[Start of Attachment]

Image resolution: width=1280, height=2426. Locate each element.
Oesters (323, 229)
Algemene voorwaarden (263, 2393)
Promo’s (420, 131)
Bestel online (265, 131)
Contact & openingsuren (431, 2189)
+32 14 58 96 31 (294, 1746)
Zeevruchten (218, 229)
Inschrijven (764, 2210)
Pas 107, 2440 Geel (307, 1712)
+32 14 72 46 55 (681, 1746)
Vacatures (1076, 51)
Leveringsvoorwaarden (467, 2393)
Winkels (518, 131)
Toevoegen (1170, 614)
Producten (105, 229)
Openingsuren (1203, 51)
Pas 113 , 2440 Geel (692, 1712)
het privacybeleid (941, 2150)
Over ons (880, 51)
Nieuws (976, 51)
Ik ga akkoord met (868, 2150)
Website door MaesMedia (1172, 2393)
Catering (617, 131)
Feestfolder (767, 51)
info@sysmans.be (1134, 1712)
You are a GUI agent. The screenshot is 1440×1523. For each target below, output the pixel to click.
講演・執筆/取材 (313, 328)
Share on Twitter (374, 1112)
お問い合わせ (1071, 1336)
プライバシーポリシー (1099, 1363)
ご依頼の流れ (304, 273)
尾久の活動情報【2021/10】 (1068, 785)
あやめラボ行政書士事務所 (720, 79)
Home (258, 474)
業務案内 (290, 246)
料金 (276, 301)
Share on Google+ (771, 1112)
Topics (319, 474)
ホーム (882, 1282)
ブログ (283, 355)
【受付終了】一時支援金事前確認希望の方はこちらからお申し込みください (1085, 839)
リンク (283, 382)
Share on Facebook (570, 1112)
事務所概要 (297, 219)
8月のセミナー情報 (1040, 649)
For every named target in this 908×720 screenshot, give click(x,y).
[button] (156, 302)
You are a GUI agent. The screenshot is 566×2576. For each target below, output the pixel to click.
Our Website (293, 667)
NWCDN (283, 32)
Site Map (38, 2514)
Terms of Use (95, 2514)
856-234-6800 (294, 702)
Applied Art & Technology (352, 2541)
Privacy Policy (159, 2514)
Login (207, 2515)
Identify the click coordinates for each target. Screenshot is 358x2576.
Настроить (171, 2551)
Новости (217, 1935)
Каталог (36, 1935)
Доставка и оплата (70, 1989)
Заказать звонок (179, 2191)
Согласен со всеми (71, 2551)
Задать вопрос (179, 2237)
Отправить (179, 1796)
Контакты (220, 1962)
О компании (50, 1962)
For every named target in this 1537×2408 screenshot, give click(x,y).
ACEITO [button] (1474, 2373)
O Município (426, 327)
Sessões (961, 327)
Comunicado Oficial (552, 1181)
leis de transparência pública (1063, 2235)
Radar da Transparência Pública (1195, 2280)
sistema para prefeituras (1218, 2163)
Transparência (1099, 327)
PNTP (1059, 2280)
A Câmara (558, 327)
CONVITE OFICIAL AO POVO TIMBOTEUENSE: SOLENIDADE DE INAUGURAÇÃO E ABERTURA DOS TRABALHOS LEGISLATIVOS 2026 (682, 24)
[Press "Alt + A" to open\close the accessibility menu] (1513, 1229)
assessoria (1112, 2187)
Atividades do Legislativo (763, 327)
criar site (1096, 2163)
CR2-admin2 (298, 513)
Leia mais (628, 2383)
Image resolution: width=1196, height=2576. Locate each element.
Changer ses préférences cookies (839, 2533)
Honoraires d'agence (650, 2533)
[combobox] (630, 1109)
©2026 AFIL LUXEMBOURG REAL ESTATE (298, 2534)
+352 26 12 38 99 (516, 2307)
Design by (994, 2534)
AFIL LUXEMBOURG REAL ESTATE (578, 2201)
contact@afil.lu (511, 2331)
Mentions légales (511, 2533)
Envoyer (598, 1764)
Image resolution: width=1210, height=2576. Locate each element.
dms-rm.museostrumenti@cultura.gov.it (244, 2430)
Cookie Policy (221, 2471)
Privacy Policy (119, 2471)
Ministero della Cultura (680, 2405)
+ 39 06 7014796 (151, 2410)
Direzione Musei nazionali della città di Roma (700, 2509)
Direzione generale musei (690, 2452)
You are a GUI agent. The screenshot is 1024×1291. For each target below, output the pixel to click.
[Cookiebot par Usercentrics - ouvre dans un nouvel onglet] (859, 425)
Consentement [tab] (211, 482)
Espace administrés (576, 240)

[End of Attachment]

▶ [Activity]:
Could you restate, word for word, the lines above from the one with "Контакты (220, 1962)" to the one with "A Câmara (558, 327)", both included?

▶ [Expected output]:
Контакты (220, 1962)
О компании (50, 1962)
For every named target in this 1537×2408 screenshot, give click(x,y).
ACEITO [button] (1474, 2373)
O Município (426, 327)
Sessões (961, 327)
Comunicado Oficial (552, 1181)
leis de transparência pública (1063, 2235)
Radar da Transparência Pública (1195, 2280)
sistema para prefeituras (1218, 2163)
Transparência (1099, 327)
PNTP (1059, 2280)
A Câmara (558, 327)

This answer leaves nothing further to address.